What a fantastic 12 months it's been for the wonderfully named Chaz Bundick, aka Toro Y Moi. From cool-as-fuck blog buzz to breakout star via one of the best debut albums in recent memory, 2010 lysergic, lovelorn Causers of This. For better or worse (and, to be fair, Bundick seems to have no problem with it), that album's mix of hip hop, 80s MOR and trippy soundscapes defined the newly-coined genre of chillwave. No artist, however, likes to be pigeon-holed on their first outing, and this might go some way to explaining the subtle but distinct shifting of gears which can be immediately sensed on album number two.

Some influences on Underneath the Pine: the dreamy space-pop of early Air, the cosmic jazz of Sun Ra, the mutant disco of Arthur Russell and fluttery, soft-focus music of obscure soundtrack albums (I'm willing to bet good money that Bundick has an extensive collection). The big change sonically is that, whereas Causers of This was made on a laptop, built with samples and synths, Underneath the Pine was largely recorded with live instrumentation, as the delicate acoustic picking of 'Before I'm Done' or the big pop moments of 'New Beat' and 'Still Sound' demonstrate.

In terms of mood, there's also something new: where Bundick spent his first album pining for lost love, his vocals swaddled from vulnerability by effects and distortion, now his fey, willowy voice hovers clear and bright above the music. The lyrics, where decipherable, seem more positive too: "I don't know/ how we're going to get out/ but I'm not scared," he coos on 'Go with You', while on 'Still Sound' he sings "I don't want to be alone," in a way which is direct and affecting before a blizzard of scatter-shot keyboard sounds descend.

The portentous organ drones which open 'Intro/Chi Chi' provide a sense of occasion before evolving into a mix of white noise, ambient jazz instrumentation and Bundick's trademark ethereal vocals floating over a balmy groove. It's a brief track which neatly introduces the album's main musical tropes. From here, we dive straight into the genius, joyful pop-funk of 'New Beat', on which Bundick demonstrates a melodic skill he only hinted at on Causers of This. 'Go with You' continues the loose-limbed, groovy vibe before the instrumental 'Divina' slows everything down. A fragile, trembling slice of library music, it sounds like it could be cribbed from one of the legendary 70s soft-core Emmanuelle films or bonkers 1977 Japanese horror flick Hausu. Either way, it's a brave and slightly crazy piece of music for a guy as cool as Bundick to put out.
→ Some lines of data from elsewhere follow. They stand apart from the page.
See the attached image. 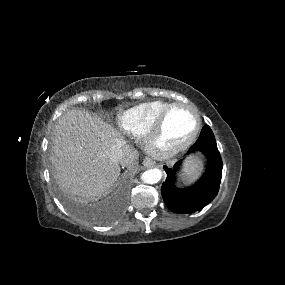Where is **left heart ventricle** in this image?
Wrapping results in <instances>:
<instances>
[{"instance_id": "obj_1", "label": "left heart ventricle", "mask_w": 285, "mask_h": 285, "mask_svg": "<svg viewBox=\"0 0 285 285\" xmlns=\"http://www.w3.org/2000/svg\"><path fill=\"white\" fill-rule=\"evenodd\" d=\"M195 127V115L188 109L176 108L165 121L159 144L163 147L180 144L193 133Z\"/></svg>"}]
</instances>
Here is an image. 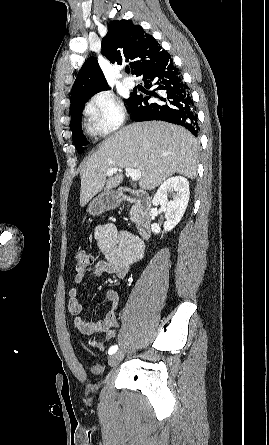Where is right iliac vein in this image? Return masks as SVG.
<instances>
[{"instance_id": "63e3f726", "label": "right iliac vein", "mask_w": 269, "mask_h": 445, "mask_svg": "<svg viewBox=\"0 0 269 445\" xmlns=\"http://www.w3.org/2000/svg\"><path fill=\"white\" fill-rule=\"evenodd\" d=\"M123 356H124L123 352H117L111 355L108 361L109 365L111 367L116 366L122 360Z\"/></svg>"}]
</instances>
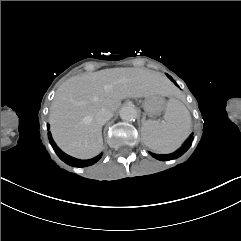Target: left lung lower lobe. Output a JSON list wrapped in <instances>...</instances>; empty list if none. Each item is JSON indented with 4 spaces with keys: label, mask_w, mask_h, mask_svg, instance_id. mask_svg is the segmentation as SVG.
<instances>
[{
    "label": "left lung lower lobe",
    "mask_w": 241,
    "mask_h": 241,
    "mask_svg": "<svg viewBox=\"0 0 241 241\" xmlns=\"http://www.w3.org/2000/svg\"><path fill=\"white\" fill-rule=\"evenodd\" d=\"M168 77L174 82V80H173L170 76H168ZM191 144H192V142H191V137H190V139H189V140L187 141V143L183 146V148H182L180 151H178L176 154H174L173 156H165V155H157V154H151V155H152L154 158H156V159H158V160H162V161L167 160V159H169L170 157L177 158V157L183 155V154L190 148Z\"/></svg>",
    "instance_id": "0a47b994"
}]
</instances>
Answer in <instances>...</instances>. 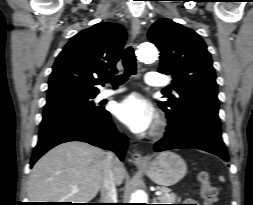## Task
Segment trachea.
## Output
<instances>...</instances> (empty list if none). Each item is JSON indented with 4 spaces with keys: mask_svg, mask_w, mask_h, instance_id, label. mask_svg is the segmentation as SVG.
Masks as SVG:
<instances>
[{
    "mask_svg": "<svg viewBox=\"0 0 253 205\" xmlns=\"http://www.w3.org/2000/svg\"><path fill=\"white\" fill-rule=\"evenodd\" d=\"M124 74L119 76L108 75L103 78L106 83H111L113 87H118L128 80L131 75L137 73L136 57L132 47H128L122 54Z\"/></svg>",
    "mask_w": 253,
    "mask_h": 205,
    "instance_id": "obj_1",
    "label": "trachea"
}]
</instances>
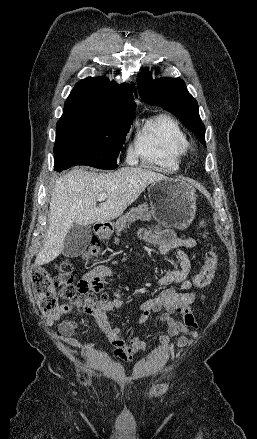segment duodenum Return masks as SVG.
Wrapping results in <instances>:
<instances>
[{
	"mask_svg": "<svg viewBox=\"0 0 257 439\" xmlns=\"http://www.w3.org/2000/svg\"><path fill=\"white\" fill-rule=\"evenodd\" d=\"M111 225L109 223H100L97 225L96 230L102 234V236H107L109 234Z\"/></svg>",
	"mask_w": 257,
	"mask_h": 439,
	"instance_id": "410a0bca",
	"label": "duodenum"
}]
</instances>
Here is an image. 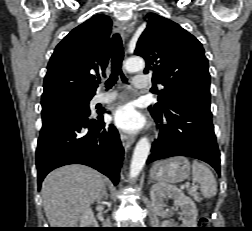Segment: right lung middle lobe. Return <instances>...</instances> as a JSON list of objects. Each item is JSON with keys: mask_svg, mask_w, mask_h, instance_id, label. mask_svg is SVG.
Returning <instances> with one entry per match:
<instances>
[{"mask_svg": "<svg viewBox=\"0 0 252 231\" xmlns=\"http://www.w3.org/2000/svg\"><path fill=\"white\" fill-rule=\"evenodd\" d=\"M92 97L61 95L47 100H42L43 122L53 117L64 114H86L89 113V101Z\"/></svg>", "mask_w": 252, "mask_h": 231, "instance_id": "1", "label": "right lung middle lobe"}]
</instances>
Admittedly, the album drags a little in the middle; 'Before I'm Done' and 'Got Blinded' are both a little too mid-paced and, while very pretty, lack hooks. In fact, the album doesn't really pick up again until 'Light Black', which sounds like some kind of hybrid of 70s cosmic funk and the Knight Rider theme. Which is, obviously, awesome. This is followed by 'Still Sound', the album's highlight. A fantastically self-assured, strutting pop song, full of wispy harmonies like a celestial Jackson 5, it shows Bundick can bring real focus and clarity to his work when he wants to. Here, the winding groove works perfectly and everything snaps back together when the excellent funk bassline come back in. It's an extraordinary track. The album closes with two tender, slow-paced numbers, 'Good Hold' and 'Elise', the latter drifting off towards the horizon with a spacey extended coda.
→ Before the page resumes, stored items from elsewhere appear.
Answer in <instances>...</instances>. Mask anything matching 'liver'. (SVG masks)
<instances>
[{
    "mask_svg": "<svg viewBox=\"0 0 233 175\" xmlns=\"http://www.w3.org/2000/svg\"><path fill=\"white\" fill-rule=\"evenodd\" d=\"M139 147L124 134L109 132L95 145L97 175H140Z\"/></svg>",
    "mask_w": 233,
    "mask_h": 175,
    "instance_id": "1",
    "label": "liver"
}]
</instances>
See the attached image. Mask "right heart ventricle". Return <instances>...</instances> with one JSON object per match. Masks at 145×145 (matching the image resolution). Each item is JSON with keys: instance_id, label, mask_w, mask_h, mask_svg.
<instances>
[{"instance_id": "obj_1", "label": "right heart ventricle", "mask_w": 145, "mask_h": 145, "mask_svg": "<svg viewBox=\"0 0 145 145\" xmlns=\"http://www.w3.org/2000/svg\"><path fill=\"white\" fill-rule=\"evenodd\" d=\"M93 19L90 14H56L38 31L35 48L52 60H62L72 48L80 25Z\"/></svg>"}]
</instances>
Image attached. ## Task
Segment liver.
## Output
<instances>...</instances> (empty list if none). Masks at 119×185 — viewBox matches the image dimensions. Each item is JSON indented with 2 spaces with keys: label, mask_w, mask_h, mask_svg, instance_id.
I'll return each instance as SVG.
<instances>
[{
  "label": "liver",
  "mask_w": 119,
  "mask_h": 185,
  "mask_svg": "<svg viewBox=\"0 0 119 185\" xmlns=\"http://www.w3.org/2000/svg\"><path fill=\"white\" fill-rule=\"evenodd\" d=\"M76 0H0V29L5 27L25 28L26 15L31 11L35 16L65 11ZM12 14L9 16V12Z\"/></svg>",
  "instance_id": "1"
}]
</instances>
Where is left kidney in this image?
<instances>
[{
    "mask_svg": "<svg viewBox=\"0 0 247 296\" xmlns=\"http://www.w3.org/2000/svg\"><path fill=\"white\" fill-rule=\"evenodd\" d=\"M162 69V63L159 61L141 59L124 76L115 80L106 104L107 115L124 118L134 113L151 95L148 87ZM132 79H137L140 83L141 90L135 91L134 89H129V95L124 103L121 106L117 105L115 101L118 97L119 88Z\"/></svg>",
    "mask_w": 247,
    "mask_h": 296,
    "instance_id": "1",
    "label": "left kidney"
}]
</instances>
Interviewed last week in The Guardian Guide, Bundick revealed he's "always worried I'm not going to get all my ideas out of my head before I die". Perhaps this explains the slightly messy feel of Underneath the Pine. It feels more like a scrapbook of variations on a theme than a unified album, but there's no question that it is the work of an artist who demands our attention. If you loved Toro Y Moi's first album for the song-craft as much as the shimmering sampledelica than you will also love this. Bundick's next artistic mission should be to unite the strengths of both albums in a third work.